Given this data frame from some other question:
Constraint Name TotalSP Onpeak Offpeak
Constraint_ID
77127 aaaaaaaaaaaaaaaa
read_clipboard
by default uses whitespace to separate the columns. The problem you see is because of the whitespace in the first column.
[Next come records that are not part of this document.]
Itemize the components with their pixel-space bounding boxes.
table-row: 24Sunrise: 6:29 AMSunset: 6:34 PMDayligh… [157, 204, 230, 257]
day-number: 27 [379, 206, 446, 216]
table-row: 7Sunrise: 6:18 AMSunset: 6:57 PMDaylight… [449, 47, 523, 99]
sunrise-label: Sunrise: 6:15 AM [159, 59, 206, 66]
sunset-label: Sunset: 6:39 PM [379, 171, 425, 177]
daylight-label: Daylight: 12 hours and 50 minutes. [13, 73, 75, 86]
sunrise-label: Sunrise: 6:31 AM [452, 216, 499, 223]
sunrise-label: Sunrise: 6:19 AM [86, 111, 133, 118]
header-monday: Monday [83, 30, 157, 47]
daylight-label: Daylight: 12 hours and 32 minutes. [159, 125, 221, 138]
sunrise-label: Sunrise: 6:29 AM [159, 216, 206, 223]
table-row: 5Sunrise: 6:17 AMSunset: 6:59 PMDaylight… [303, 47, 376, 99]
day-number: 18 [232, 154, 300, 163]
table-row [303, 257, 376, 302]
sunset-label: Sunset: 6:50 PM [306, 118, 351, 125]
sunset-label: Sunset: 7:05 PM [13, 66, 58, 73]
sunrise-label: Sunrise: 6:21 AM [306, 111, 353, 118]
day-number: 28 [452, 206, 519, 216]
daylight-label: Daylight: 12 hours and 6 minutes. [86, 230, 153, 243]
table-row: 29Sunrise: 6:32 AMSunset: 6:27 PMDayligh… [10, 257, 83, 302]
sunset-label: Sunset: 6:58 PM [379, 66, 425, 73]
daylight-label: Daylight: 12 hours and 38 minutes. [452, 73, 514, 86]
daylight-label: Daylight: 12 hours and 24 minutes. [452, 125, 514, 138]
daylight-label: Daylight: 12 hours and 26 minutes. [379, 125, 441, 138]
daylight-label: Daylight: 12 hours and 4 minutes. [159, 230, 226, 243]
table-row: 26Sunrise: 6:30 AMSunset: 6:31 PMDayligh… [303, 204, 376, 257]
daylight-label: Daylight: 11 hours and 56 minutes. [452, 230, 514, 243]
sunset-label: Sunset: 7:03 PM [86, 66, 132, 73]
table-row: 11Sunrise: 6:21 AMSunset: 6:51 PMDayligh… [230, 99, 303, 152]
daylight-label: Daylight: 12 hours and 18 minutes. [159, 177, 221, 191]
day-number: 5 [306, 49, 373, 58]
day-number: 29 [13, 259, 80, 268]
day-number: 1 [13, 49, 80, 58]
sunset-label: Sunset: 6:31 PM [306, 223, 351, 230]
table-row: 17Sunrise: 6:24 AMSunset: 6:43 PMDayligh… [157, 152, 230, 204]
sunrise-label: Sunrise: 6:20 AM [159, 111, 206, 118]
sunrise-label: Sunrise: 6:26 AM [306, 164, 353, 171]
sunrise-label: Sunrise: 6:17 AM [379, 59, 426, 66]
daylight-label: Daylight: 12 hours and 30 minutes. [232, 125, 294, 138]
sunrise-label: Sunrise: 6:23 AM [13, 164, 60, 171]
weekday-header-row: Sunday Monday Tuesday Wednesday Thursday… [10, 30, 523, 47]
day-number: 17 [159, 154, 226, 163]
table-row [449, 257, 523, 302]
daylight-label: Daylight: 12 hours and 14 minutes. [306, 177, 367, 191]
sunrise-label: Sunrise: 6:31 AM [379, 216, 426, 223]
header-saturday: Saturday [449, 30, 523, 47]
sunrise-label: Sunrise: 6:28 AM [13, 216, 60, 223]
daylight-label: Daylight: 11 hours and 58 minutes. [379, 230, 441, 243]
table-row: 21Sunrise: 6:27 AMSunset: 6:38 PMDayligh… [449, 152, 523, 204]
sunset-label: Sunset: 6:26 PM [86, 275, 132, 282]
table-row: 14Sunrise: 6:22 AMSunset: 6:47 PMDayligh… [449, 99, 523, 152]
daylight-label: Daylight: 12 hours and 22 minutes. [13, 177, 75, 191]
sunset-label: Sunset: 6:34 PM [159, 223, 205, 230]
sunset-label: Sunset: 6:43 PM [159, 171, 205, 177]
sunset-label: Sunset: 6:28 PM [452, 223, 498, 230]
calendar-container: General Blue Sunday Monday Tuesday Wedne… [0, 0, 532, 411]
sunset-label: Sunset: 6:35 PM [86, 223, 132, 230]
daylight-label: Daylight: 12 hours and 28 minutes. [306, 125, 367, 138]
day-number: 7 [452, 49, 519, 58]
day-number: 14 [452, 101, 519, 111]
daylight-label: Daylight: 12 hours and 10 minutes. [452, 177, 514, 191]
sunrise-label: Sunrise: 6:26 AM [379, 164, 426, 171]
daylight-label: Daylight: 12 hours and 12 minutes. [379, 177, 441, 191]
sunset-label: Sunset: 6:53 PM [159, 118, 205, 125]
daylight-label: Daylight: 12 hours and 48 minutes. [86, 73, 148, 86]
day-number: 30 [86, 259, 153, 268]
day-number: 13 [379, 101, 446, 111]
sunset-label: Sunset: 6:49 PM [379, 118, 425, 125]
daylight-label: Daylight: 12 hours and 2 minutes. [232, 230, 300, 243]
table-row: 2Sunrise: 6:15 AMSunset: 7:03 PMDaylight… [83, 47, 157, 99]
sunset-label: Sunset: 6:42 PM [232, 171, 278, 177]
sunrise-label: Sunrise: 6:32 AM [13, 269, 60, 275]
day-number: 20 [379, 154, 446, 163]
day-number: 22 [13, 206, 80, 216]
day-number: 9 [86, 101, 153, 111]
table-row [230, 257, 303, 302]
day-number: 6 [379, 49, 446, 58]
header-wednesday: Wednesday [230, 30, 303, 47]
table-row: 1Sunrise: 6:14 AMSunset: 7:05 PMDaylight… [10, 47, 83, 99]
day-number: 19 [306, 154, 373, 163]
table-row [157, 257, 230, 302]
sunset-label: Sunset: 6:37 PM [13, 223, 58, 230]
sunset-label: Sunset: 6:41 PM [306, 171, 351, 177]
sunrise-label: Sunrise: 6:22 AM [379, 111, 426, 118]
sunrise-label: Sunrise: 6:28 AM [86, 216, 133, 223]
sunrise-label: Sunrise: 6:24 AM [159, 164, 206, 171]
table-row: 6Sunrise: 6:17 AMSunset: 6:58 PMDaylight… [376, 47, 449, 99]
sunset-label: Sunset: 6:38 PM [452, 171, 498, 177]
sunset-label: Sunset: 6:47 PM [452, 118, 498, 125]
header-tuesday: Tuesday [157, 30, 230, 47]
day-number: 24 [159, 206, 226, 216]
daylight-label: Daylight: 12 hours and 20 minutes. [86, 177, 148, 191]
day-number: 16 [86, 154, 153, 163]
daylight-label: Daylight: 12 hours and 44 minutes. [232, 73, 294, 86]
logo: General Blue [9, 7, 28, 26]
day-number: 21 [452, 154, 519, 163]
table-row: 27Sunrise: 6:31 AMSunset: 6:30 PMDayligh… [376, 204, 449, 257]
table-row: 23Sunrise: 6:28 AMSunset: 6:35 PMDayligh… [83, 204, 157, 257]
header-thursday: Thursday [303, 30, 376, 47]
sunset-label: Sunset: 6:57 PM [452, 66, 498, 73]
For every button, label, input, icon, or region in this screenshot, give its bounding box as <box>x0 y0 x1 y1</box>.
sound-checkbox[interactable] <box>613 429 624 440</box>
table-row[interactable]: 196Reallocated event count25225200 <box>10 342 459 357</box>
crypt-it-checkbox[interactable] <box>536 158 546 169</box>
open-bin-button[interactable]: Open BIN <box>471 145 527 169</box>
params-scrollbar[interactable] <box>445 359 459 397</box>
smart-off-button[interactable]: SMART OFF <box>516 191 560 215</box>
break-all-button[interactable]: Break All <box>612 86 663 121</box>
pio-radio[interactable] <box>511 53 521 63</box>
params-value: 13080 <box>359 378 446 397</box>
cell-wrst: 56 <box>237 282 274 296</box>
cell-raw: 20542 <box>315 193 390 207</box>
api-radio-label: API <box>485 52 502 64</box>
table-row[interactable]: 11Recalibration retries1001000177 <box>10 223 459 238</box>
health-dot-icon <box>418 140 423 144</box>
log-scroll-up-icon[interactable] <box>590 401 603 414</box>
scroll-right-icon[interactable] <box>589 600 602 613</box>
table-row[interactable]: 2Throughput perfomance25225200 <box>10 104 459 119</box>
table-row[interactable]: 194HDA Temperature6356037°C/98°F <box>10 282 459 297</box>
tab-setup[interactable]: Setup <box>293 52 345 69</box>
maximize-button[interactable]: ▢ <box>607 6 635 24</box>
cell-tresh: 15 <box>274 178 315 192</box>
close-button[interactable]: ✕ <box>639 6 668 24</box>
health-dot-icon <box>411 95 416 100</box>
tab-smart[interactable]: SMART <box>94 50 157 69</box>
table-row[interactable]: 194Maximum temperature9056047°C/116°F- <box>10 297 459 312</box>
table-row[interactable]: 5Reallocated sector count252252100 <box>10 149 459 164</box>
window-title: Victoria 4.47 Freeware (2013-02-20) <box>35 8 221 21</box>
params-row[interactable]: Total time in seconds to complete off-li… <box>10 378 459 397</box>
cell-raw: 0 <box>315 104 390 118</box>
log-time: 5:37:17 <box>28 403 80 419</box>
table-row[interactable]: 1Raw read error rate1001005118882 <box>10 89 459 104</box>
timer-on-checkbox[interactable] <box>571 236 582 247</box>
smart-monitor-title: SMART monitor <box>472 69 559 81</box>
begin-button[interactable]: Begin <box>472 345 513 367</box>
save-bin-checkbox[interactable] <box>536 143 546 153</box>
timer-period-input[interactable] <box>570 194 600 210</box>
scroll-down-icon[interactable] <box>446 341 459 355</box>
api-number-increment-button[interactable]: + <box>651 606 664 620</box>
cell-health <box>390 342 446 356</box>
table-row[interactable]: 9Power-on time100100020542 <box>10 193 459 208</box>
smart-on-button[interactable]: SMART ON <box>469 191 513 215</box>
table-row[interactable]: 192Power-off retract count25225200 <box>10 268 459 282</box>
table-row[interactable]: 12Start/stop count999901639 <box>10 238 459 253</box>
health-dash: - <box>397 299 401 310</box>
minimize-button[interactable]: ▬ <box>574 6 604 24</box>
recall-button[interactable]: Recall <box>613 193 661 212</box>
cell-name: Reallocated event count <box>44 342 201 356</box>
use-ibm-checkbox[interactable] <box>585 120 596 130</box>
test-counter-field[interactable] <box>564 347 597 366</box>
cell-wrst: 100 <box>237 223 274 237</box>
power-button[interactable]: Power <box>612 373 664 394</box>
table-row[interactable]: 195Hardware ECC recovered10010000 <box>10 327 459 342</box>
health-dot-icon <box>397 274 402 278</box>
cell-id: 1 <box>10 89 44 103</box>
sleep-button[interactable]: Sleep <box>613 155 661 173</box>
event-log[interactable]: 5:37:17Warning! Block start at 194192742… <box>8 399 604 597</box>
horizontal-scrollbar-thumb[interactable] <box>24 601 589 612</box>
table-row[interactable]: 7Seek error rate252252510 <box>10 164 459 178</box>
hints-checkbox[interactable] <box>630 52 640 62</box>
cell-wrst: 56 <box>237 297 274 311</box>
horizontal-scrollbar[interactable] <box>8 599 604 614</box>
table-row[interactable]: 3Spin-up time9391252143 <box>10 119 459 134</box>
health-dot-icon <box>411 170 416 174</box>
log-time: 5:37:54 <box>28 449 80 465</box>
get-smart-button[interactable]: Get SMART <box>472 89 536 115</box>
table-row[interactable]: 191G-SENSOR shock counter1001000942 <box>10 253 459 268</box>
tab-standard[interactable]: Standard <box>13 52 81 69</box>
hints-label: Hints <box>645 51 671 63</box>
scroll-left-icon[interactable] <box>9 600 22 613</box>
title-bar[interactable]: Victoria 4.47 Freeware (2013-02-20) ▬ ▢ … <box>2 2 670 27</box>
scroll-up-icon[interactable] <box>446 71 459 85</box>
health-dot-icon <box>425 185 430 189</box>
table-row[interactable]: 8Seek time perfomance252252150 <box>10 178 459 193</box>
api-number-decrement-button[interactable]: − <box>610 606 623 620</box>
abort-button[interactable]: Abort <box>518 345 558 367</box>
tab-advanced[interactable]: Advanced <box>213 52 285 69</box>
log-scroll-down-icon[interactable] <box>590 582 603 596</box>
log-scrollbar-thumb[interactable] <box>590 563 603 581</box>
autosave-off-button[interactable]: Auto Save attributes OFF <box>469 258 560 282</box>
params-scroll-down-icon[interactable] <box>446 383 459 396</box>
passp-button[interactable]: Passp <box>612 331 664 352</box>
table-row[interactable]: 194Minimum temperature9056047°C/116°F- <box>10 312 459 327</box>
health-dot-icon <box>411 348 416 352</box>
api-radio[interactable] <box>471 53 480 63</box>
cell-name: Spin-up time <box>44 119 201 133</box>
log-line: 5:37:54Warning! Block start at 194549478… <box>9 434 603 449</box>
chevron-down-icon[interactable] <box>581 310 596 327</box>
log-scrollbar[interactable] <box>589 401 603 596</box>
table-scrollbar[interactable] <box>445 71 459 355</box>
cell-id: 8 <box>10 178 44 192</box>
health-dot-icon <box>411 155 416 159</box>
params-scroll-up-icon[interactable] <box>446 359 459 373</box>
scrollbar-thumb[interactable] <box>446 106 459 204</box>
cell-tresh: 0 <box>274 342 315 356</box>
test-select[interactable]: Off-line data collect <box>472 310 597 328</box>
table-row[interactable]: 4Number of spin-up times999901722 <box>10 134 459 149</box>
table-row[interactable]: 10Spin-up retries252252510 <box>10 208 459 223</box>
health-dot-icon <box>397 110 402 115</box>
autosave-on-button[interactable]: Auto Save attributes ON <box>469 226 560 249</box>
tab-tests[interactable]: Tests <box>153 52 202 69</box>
If you specify two or more spaces as the separator, based on the table format it will figure out the index column itself:
df = pd.read_clipboard(sep='\s{2,}')
df
Out:
Constraint Name TotalSP Onpeak Offpeak
Constraint_ID
77127 aaaaaaaaaaaaaaaaaa -2174.50 -2027.21 -147.29
98333 bbbbbbbbbbbbbbbbbb -1180.62 -1180.62 0.00
1049 cccccccccccccccccc -1036.53 -886.77 -149.76
index_col
argument can also be used to tell pandas the first column is the index, in case the structure cannot be inferred from the separator alone:
df = pd.read_clipboard(index_col=0, sep='\s{2,}')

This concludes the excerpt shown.